Una de esas cosas, uno de esos días que todo el mundo conoce pero que nadie sabe. Caminando, siempre caminando, llegué hasta su vista y víctima fui nuevamente del encantamiento destilado por su figura, por la sutil peste del sudor de sus trabajos y agitaciones. Como era ya costumbre (¡oh, aquéllos tiempos perdidos de tranquilo aturdimiento!), mi pecho ardió con un fuego morado, y mis ojos trataban inútilmente de deshacerse de sus párpados (como si superar esa barrera los acercara a lo invisible). Y yo sin entender la manera en que su pecho late ni en que sus pupilas se dilatan; distante de ella por un abismo; sin saber cómo ni por qué quiere, ni los motivos por los que se mueve: sabiendo sólo que me miraba; sonriendo sin poder evitarlo, apretando mis manos contra mis manos, mi tráquea contra mi tráquea, con las piernas comprimidas por la angustia de querer moverse sin conseguirlo.
Frío y calor como los únicos elementos del mundo: nada más se necesita para querer la vida. Una mejilla tibia recargada en mi pecho, tratando de contener la fuerza de mi latido estúpidamente arrítmico, tratando —sospecho— de detener su paso necio. Hay ese olor en su cabello: dulzura de natural coquetería… y los listones y las piedritas cuidadamente esparcidas en un atuendo marcialmente sencillo. Sin nada que decir ante el desfile desorganizado de las ardillas que congregan en sí a las palabras ausentes, porque esas ardillas son nuestro pensamiento. Un cuello que oculta los secretos de la permanencia, que une —frágil puente— la querencia y la necesidad.

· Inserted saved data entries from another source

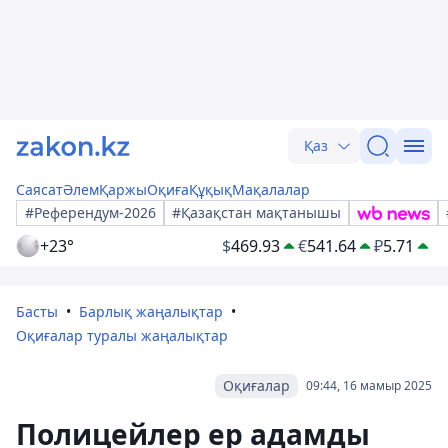
Қаз
Саясат
Әлем
Қаржы
Оқиға
Құқық
Мақалалар
#Референдум-2026
#Қазақстан мақтанышы
+23°
$
469.93
€
541.64
₽
5.71
Басты
Барлық жаңалықтар
Оқиғалар туралы жаңалықтар
Оқиғалар
09:44, 16 мамыр 2025
Полицейлер ер адамды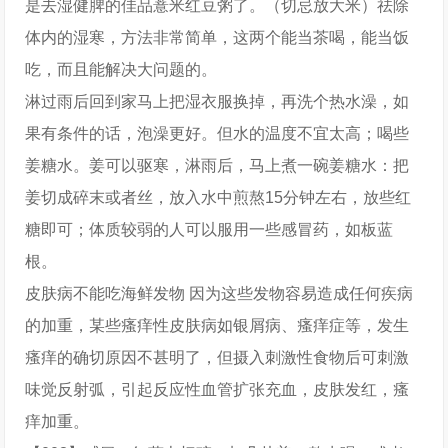
是去湿健脾的佳品薏米红豆粥了。（切忌放大米）祛除
体内的湿寒，方法非常简单，这两个能当茶喝，能当饭
吃，而且能解决大问题的。
淋过雨后回到家马上把湿衣服换掉，再洗个热水澡，如
果有条件的话，泡澡更好。但水的温度不宜太高；喝些
姜糖水。姜可以驱寒，淋雨后，马上煮一碗姜糖水：把
姜切成碎末或者丝，放入水中煎熬15分钟左右，放些红
糖即可；体质较弱的人可以服用一些感冒药，如板蓝
根。
皮肤病不能吃海鲜发物 因为这些发物容易造成任何疾病
的加重，某些瘙痒性皮肤病如银屑病、瘙痒症等，发生
瘙痒的确切原因不甚明了，但摄入刺激性食物后可刺激
味觉反射弧，引起反应性血管扩张充血，皮肤发红，瘙
痒加重。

Parado aquí, soportando de frente la ola que viene del pasado, que está encima de mí, que caerá inevitablemente, que inevitablemente me hundirá, que me empapará de su sabor salado.
El cielo despejado, azul como nunca antes. Golpes y violencia infantil, regocijo de no poder reconocer al otro. Un asesinato inocente: Un juego vaiviniente donde la naturaleza trae y arrebata, donde el sol genera y degenera, y donde una solemne, inexorable ley (que resplandece sobre todo) nos obliga al acto severo e inútil de remontar la soledad, nos conduce, ciegos, por do le conviene, por do los juegos ya no acabarán.
El sol —siempre indiferente— que se oculta y nos arrebata el calor. Oh, Tonatiuh, si te importara el invierno en el que nos abandonas, el frío blanqueado y el chirriar de huesos, ¿acaso no oyes a nuestra piel cobriza que te está llamando? Las sombras se alargan hasta tragárselo todo. Las pieles se juntan para hacer el calor que ya se extingue. Y las sonrisas permanecen, mientras todo el orden de la naturaleza se subvierte.
Caminando en busca de la salida de un laberinto de sauces —abandono del paraíso—. Letreros de burócratas inclementes que anuncian la caída de las rejas a las siete de la noche. Pero mientras aún sea de tarde, mientras aún se caminen las manos entrelazadas, las cabezas en los hombros, las respiraciones que inflaman al pecho con el dolor del abandono… mientras hay el tiempo de ahora y no el de después (el de casas distintas y camas separadas)… ¿Mientras?, ¿qué?
Caen las gotas delgadas del valle duro de concreto inamovible. Es así que el cielo permanece azul. En algunos se da la urgencia de huir, de esconderse lastimeros de la fuente de la vida. Los suaves cabellos de antes se convierten en cascadas estáticas, en repositorios de nubes negras, de acondicionadores perfumados y de pensamientos densos.
Los cuerpos cruzan ya el dintel maldito, el que obliga a la bifurcación de los pasos y al abandono de la última chispa con la que se mantiene una felicidad de voracidad famélica, insaciable, que demanda el duro peso de la material presencia, que muere de inanición cuando se le dan imaginaciones y recuerdos. Y los dos parados, lamentando el tiempo recién pasado porque, con su ida, se fue el contento (frágil él, y caprichoso), con las piernas comprimidas por la angustia de querer permanecer sin conseguirlo.